Friday, October 18: Student-led class discussion/debate on two of the topics from the second writing assignment.
Monday, October 21: Reading: Cognitive Surplus, Chapter 1, pages 1–30.
Wednesday, October 23: Reading: Cognitive Surplus, Chapter 2, pages 31–64.
Friday, October 25: A second visit to the library or discussion of final paper topics. Bring a one-paragraph description of each of two possible topics to class.
Monday, October 28: Lecture on CSS (which controls the appearance of web pages).
Wednesday, October 30: The class meets in a computer lab, where you will work on your web pages, mostly on CSS.
Friday, November 1: Reading: Cognitive Surplus, Chapter 3, pages 65–96.
Monday, November 4: Reading: Cognitive Surplus, Chapter 4, pages 97–131. Preliminary bibliography (possibly an annotated bibliography) for the final paper is due today.
Wednesday, November 6: Reading: 9 Algorithms that Changed the World, Chapter 4, pages 39–59.
Friday, November 8: Second QUIZ, on factual material from the second part of the course.
Monday, November 11: Reading: Alone Together, Introduction, pages 1–20.
Wednesday, November 13: Reading: Alone Together, Chapter 1, pages 23–34.
Friday, November 15: Discussion related to final paper topics.
Monday, November 18: Reading: Alone Together, Chapter 8, pages 151–170.
Wednesday, November 20: Reading: Alone Together, Chapter 9, pages 171–186.
Friday, November 22: The class meets in a computer lab, where you will work on adding more programming to your web pages.
Monday, November 26: Final papers are due today. We will continue discussion of final paper topics.

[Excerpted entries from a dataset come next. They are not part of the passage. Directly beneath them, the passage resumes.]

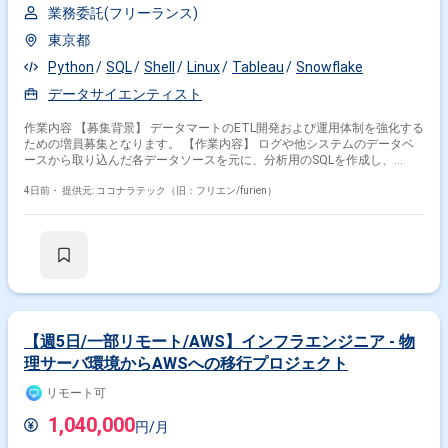
業務委託(フリーランス)
東京都
Python
SQL
Shell
Linux
Tableau
Snowflake
データサイエンティスト
作業内容 【募集背景】 データマートのETL開発および運用体制を強化する
ための増員募集となります。 【作業内容】 ログや他システムのデータベ
ースから取り込んだ各データソースを元に、分析用のSQLを作成し、
Snowflakeに連携してTableauに表示する作業を行っていただきます。新し
いコンテンツへの追加対応、イベントがあった際の個別対応、月次処理の
4日前・
提供元: ココナラテック（旧：フリエン/furien）
対応を中心に、データ加工やバッチ処理を含むETL開発業務を担当してい
ただきます。 【求める人物像】 月次処理や定型業務を正確に遂行し、エ
ラー発生時に原因を切り分けてトラブルシュートができる運用・保守マイ
ンドをお持ちの方を求めております。お客様と円滑にコミュニケーション
を取りながら、主体的に業務改善や品質向上に取り組んでいただける方が
望ましいです。 【ポジションの魅力】 SnowflakeやRedshiftをはじめとし
たクラウドベースのデータ基盤や、Tableauを用いた可視化・分析に携わ
ることで、モダンなデータエンジニアリングのスキルを高めていただけま
す。ETL開発から運用まで一貫して関わることで、データ基盤全体の設計
【週5日/一部リモート/AWS】インフラエンジニア - 物
やパフォーマンス最適化に関する知見も習得していただけます。 【開発環
理サーバ環境からAWSへの移行プロジェクト
境】 データベースはRedshiftおよびSnowflake（Snowpipe）を利用してお
ります。プログラミング言語はPython（SQLAlchemy）およびShellを使用
リモート可
し、OSはLinux（AmazonLinux）となります。可視化・分析にはTableau
を使用し、ジョブ管理にはJP1を利用しております。
1,040,000
円/月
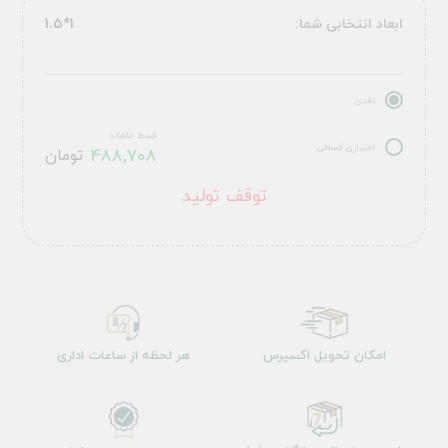
ابعاد انتخابی شما:
1*1.5
نقدی
قسط ماهانه
اعتباری قسطی
488,708
تومان
توقف تولید
امکان تحویل اکسپرس
هر لحظه از ساعات اداری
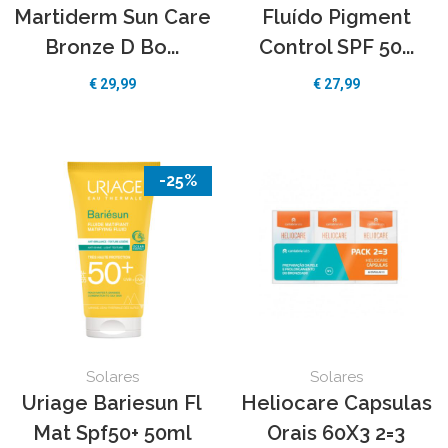
Martiderm Sun Care
Fluído Pigment
Bronze D Bo...
Control SPF 50...
€
29,99
€
27,99
-25%
Solares
Solares
Uriage Bariesun Fl
Heliocare Capsulas
Mat Spf50+ 50ml
Orais 60X3 2=3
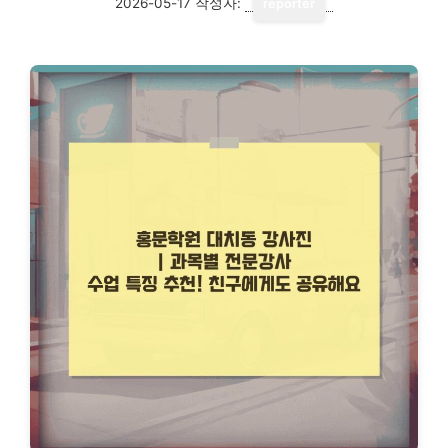
2026-05-17
작성자:
reporter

Thanksgiving Break, November 28—30.
Monday, December 2: Reading: Alone Together, Chapter 14, pages 265–277. Papers will be returned, with comments but no grade.
Wednesday, December 4: Reading: 9 Algorithms that Changed the World, Chapter 10, pages 177–198.
Friday, December 6: Reading: "Prince Ferrix and the Princess Crystal," from The Cyberiad, by Stanislaw Lem, pages 282–295. Final paper rewrites due (but extensions are possible).